_TASK_:
Your task is to repeat the lines below exactly, excluding any pictures they contain.

Page images and extracted text

======

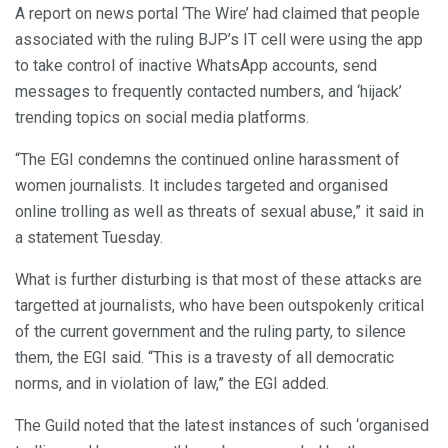
A report on news portal ‘The Wire’ had claimed that people
associated with the ruling BJP’s IT cell were using the app
to take control of inactive WhatsApp accounts, send
messages to frequently contacted numbers, and ‘hijack’
trending topics on social media platforms.
“The EGI condemns the continued online harassment of
women journalists. It includes targeted and organised
online trolling as well as threats of sexual abuse,” it said in
a statement Tuesday.
What is further disturbing is that most of these attacks are
targetted at journalists, who have been outspokenly critical
of the current government and the ruling party, to silence
them, the EGI said. “This is a travesty of all democratic
norms, and in violation of law,” the EGI added.
The Guild noted that the latest instances of such ‘organised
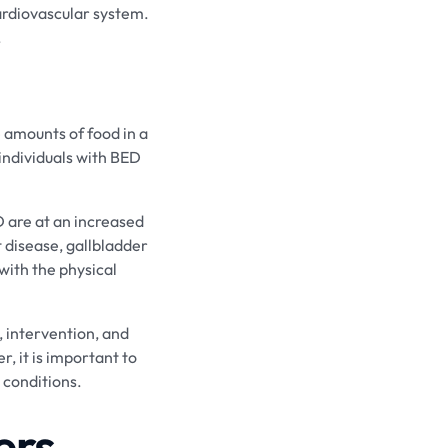
ardiovascular system.
.
 amounts of food in a
 individuals with BED
D are at an increased
t disease, gallbladder
 with the physical
, intervention, and
, it is important to
 conditions.
ers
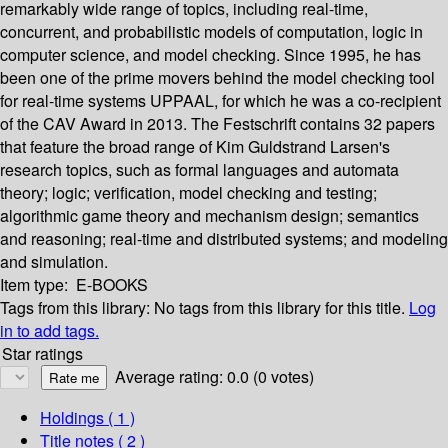
remarkably wide range of topics, including real-time,
concurrent, and probabilistic models of computation, logic in
computer science, and model checking. Since 1995, he has
been one of the prime movers behind the model checking tool
for real-time systems UPPAAL, for which he was a co-recipient
of the CAV Award in 2013. The Festschrift contains 32 papers
that feature the broad range of Kim Guldstrand Larsen's
research topics, such as formal languages and automata
theory; logic; verification, model checking and testing;
algorithmic game theory and mechanism design; semantics
and reasoning; real-time and distributed systems; and modeling
and simulation.
Item type:
E-BOOKS
Tags from this library:
No tags from this library for this title.
Log
in to add tags.
Star ratings
Average rating: 0.0 (0 votes)
Holdings
( 1 )
Title notes ( 2 )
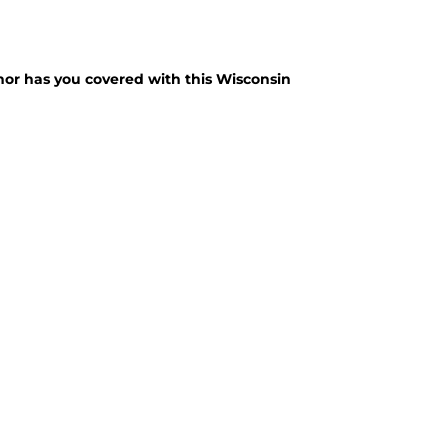
nor has you covered with this Wisconsin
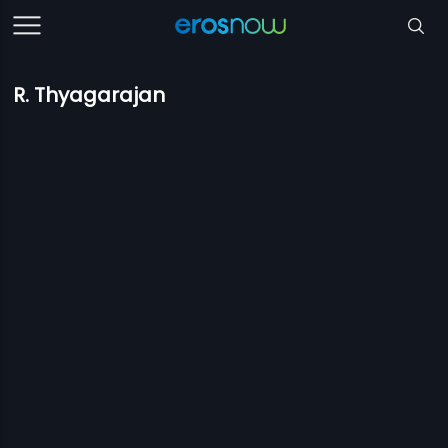
R. Thyagarajan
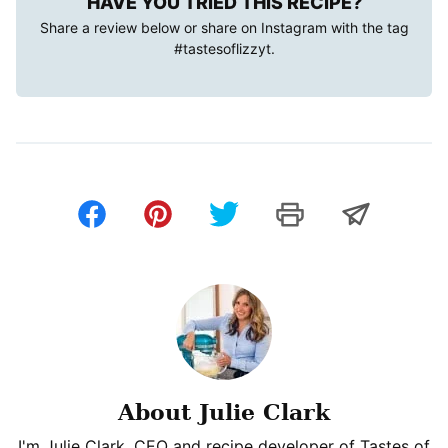
HAVE YOU TRIED THIS RECIPE?
Share a review below or share on Instagram with the tag
#tastesoflizzyt
.
About Julie Clark
I'm Julie Clark, CEO and recipe developer of Tastes of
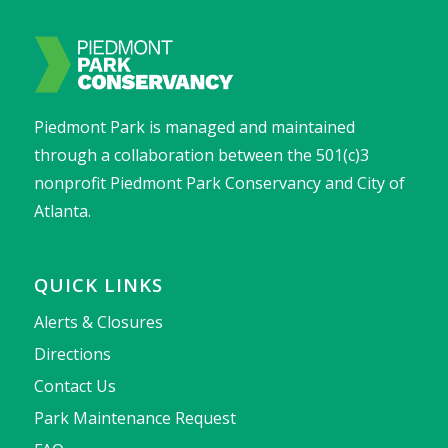
Piedmont Park is managed and maintained
through a collaboration between the 501(c)3
nonprofit Piedmont Park Conservancy and City of
Atlanta.
QUICK LINKS
Alerts & Closures
Directions
Contact Us
Park Maintenance Request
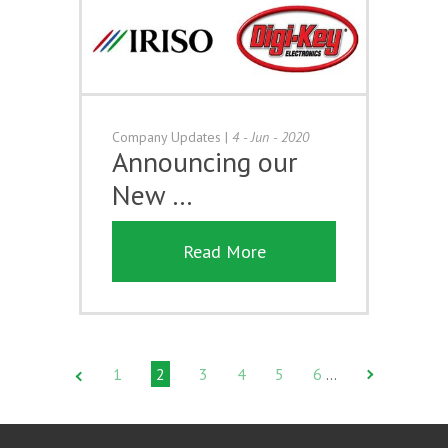
Company Updates
|
4 - Jun - 2020
Announcing our
New …
Read More
1
2
3
4
5
6
…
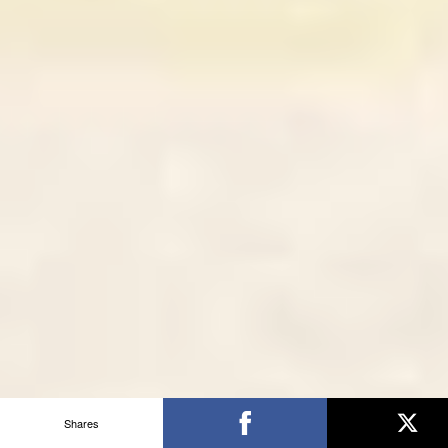
Shares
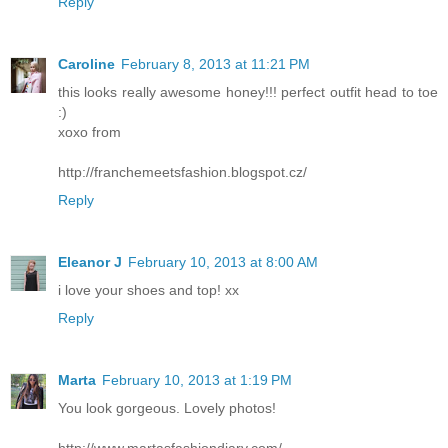
Reply
Caroline
February 8, 2013 at 11:21 PM
this looks really awesome honey!!! perfect outfit head to toe
:)
xoxo from
http://franchemeetsfashion.blogspot.cz/
Reply
Eleanor J
February 10, 2013 at 8:00 AM
i love your shoes and top! xx
Reply
Marta
February 10, 2013 at 1:19 PM
You look gorgeous. Lovely photos!
http://www.martasfashiondiary.com/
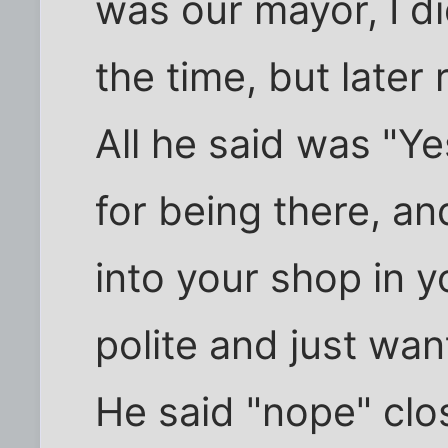
was our mayor, I d
the time, but later
All he said was "Y
for being there, and
into your shop in y
polite and just wa
He said "nope" cl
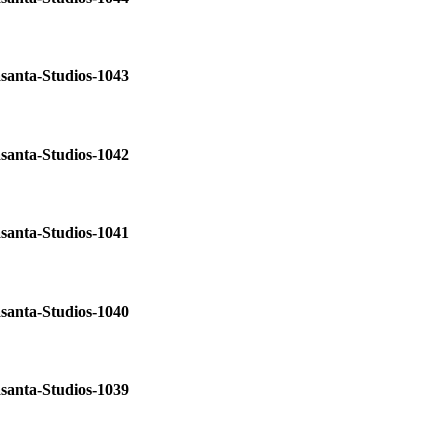
santa-Studios-1043
santa-Studios-1042
santa-Studios-1041
santa-Studios-1040
santa-Studios-1039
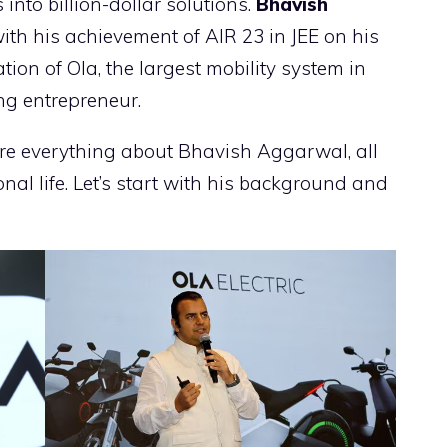
into billion-dollar solutions.
Bhavish
ith his achievement of AIR 23 in JEE on his
tion of Ola, the largest mobility system in
ing entrepreneur.
ore everything about Bhavish Aggarwal, all
nal life. Let’s start with his background and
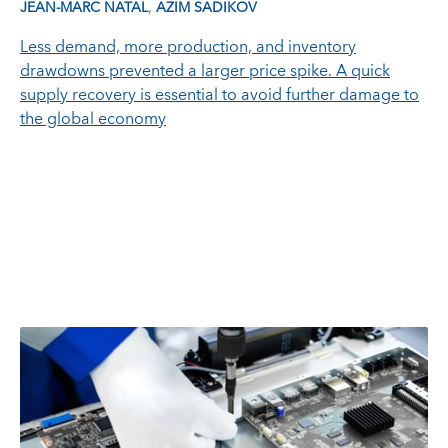
,
JEAN-MARC NATAL
AZIM SADIKOV
Less demand, more production, and inventory
drawdowns prevented a larger price spike. A quick
supply recovery is essential to avoid further damage to
the global economy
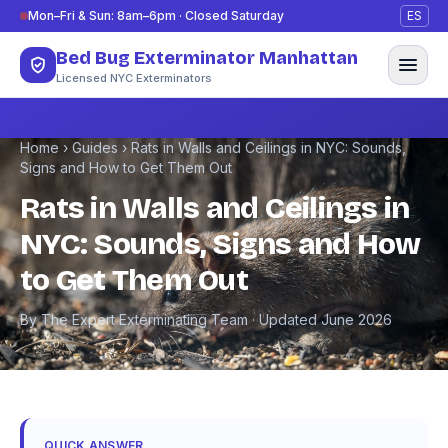
Skip to content
Mon–Fri & Sun: 8am–6pm · Closed Saturday
ES
Bed Bug Exterminator Manhattan
Licensed NYC Exterminators
Home
›
Guides
›
Rats in Walls and Ceilings in NYC: Sounds,
Signs and How to Get Them Out
Rats in Walls and Ceilings in
NYC: Sounds, Signs and How
to Get Them Out
By The Expert Exterminating Team · Updated June 2026
QUICK ANSWER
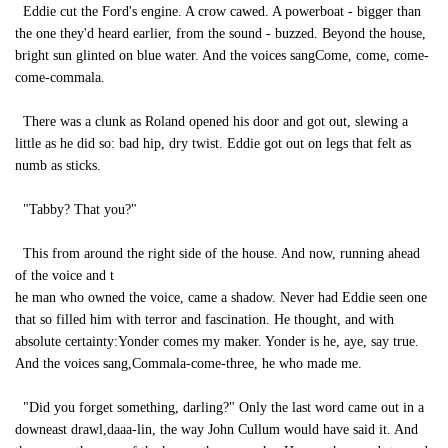
Eddie cut the Ford's engine. A crow cawed. A powerboat - bigger than
the one they'd heard earlier, from the sound - buzzed. Beyond the house,
bright sun glinted on blue water. And the voices sangCome, come, come-
come-commala.
There was a clunk as Roland opened his door and got out, slewing a
little as he did so: bad hip, dry twist. Eddie got out on legs that felt as
numb as sticks.
"Tabby? That you?"
This from around the right side of the house. And now, running ahead
of the voice and t
he man who owned the voice, came a shadow. Never had Eddie seen one
that so filled him with terror and fascination. He thought, and with
absolute certainty:Yonder comes my maker. Yonder is he, aye, say true.
And the voices sang,Commala-come-three, he who made me.
"Did you forget something, darling?" Only the last word came out in a
downeast drawl,daaa-lin, the way John Cullum would have said it. And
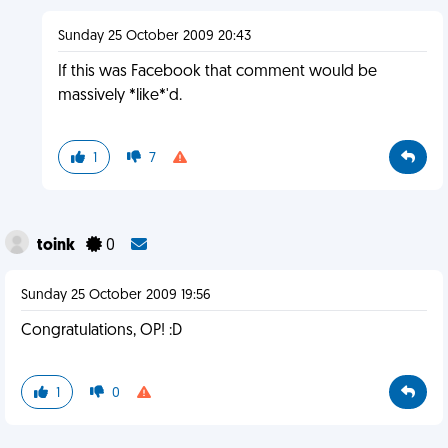
Sunday 25 October 2009 20:43
If this was Facebook that comment would be
massively *like*'d.
1
7
toink
0
Sunday 25 October 2009 19:56
Congratulations, OP! :D
1
0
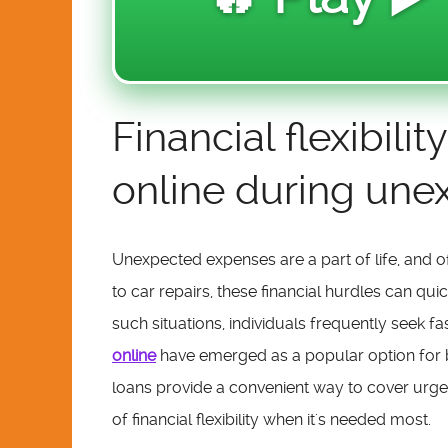
Financial flexibil
online during un
Unexpected expenses are a part of life, and o
to car repairs, these financial hurdles can qui
such situations, individuals frequently seek fa
online
have emerged as a popular option for 
loans provide a convenient way to cover urgen
of financial flexibility when it's needed most.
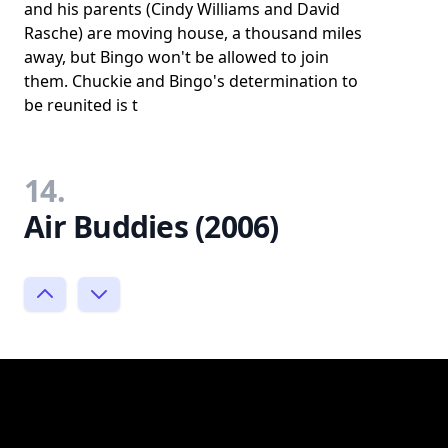
and his parents (Cindy Williams and David
Rasche) are moving house, a thousand miles
away, but Bingo won't be allowed to join
them. Chuckie and Bingo's determination to
be reunited is t
14.
Air Buddies (2006)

======

_EXPECTED ANSWER_:
A report on news portal ‘The Wire’ had claimed that people
associated with the ruling BJP’s IT cell were using the app
to take control of inactive WhatsApp accounts, send
messages to frequently contacted numbers, and ‘hijack’
trending topics on social media platforms.
“The EGI condemns the continued online harassment of
women journalists. It includes targeted and organised
online trolling as well as threats of sexual abuse,” it said in
a statement Tuesday.
What is further disturbing is that most of these attacks are
targetted at journalists, who have been outspokenly critical
of the current government and the ruling party, to silence
them, the EGI said. “This is a travesty of all democratic
norms, and in violation of law,” the EGI added.
The Guild noted that the latest instances of such ‘organised
ardiovascular system.
.
 amounts of food in a
 individuals with BED
D are at an increased
t disease, gallbladder
 with the physical
, intervention, and
, it is important to
 conditions.
ers
remarkably wide range of topics, including real-time,
concurrent, and probabilistic models of computation, logic in
computer science, and model checking. Since 1995, he has
been one of the prime movers behind the model checking tool
for real-time systems UPPAAL, for which he was a co-recipient
of the CAV Award in 2013. The Festschrift contains 32 papers
that feature the broad range of Kim Guldstrand Larsen's
research topics, such as formal languages and automata
theory; logic; verification, model checking and testing;
algorithmic game theory and mechanism design; semantics
and reasoning; real-time and distributed systems; and modeling
and simulation.
Item type:
E-BOOKS
Tags from this library:
No tags from this library for this title.
Log
in to add tags.
Star ratings
Average rating: 0.0 (0 votes)
Holdings
( 1 )
Title notes ( 2 )
nor has you covered with this Wisconsin
R. Thyagarajan
HAVE YOU TRIED THIS RECIPE?
Share a review below or share on Instagram with the tag
#tastesoflizzyt
.
About Julie Clark
I'm Julie Clark, CEO and recipe developer of Tastes of
Piedmont Park is managed and maintained
through a collaboration between the 501(c)3
nonprofit Piedmont Park Conservancy and City of
Atlanta.
QUICK LINKS
Alerts & Closures
Directions
Contact Us
Park Maintenance Request
Company Updates
|
4 - Jun - 2020
Announcing our
New …
Read More
1
2
3
4
5
6
…
Shares
Reply
Caroline
February 8, 2013 at 11:21 PM
this looks really awesome honey!!! perfect outfit head to toe
:)
xoxo from
http://franchemeetsfashion.blogspot.cz/
Reply
Eleanor J
February 10, 2013 at 8:00 AM
i love your shoes and top! xx
Reply
Marta
February 10, 2013 at 1:19 PM
You look gorgeous. Lovely photos!
http://www.martasfashiondiary.com/
was our mayor, I d
the time, but later
All he said was "Y
for being there, and
into your shop in y
polite and just wa
He said "nope" cl
santa-Studios-1043
santa-Studios-1042
santa-Studios-1041
santa-Studios-1040
santa-Studios-1039
into billion-dollar solutions.
Bhavish
ith his achievement of AIR 23 in JEE on his
tion of Ola, the largest mobility system in
ing entrepreneur.
ore everything about Bhavish Aggarwal, all
nal life. Let’s start with his background and
,
JEAN-MARC NATAL
AZIM SADIKOV
Less demand, more production, and inventory
drawdowns prevented a larger price spike. A quick
supply recovery is essential to avoid further damage to
the global economy
Skip to content
Mon–Fri & Sun: 8am–6pm · Closed Saturday
ES
Bed Bug Exterminator Manhattan
Licensed NYC Exterminators
Home
›
Guides
›
Rats in Walls and Ceilings in NYC: Sounds,
Signs and How to Get Them Out
Rats in Walls and Ceilings in
NYC: Sounds, Signs and How
to Get Them Out
By The Expert Exterminating Team · Updated June 2026
QUICK ANSWER
Eddie cut the Ford's engine. A crow cawed. A powerboat - bigger than
the one they'd heard earlier, from the sound - buzzed. Beyond the house,
bright sun glinted on blue water. And the voices sangCome, come, come-
come-commala.
There was a clunk as Roland opened his door and got out, slewing a
little as he did so: bad hip, dry twist. Eddie got out on legs that felt as
numb as sticks.
"Tabby? That you?"
This from around the right side of the house. And now, running ahead
of the voice and t
he man who owned the voice, came a shadow. Never had Eddie seen one
that so filled him with terror and fascination. He thought, and with
absolute certainty:Yonder comes my maker. Yonder is he, aye, say true.
And the voices sang,Commala-come-three, he who made me.
"Did you forget something, darling?" Only the last word came out in a
downeast drawl,daaa-lin, the way John Cullum would have said it. And
Sunday 25 October 2009 20:43
If this was Facebook that comment would be
massively *like*'d.
1
7
toink
0
Sunday 25 October 2009 19:56
Congratulations, OP! :D
1
0
Financial flexibil
online during un
Unexpected expenses are a part of life, and o
to car repairs, these financial hurdles can qui
such situations, individuals frequently seek fa
online
have emerged as a popular option for 
loans provide a convenient way to cover urgen
of financial flexibility when it's needed most.
and his parents (Cindy Williams and David
Rasche) are moving house, a thousand miles
away, but Bingo won't be allowed to join
them. Chuckie and Bingo's determination to
be reunited is t
14.
Air Buddies (2006)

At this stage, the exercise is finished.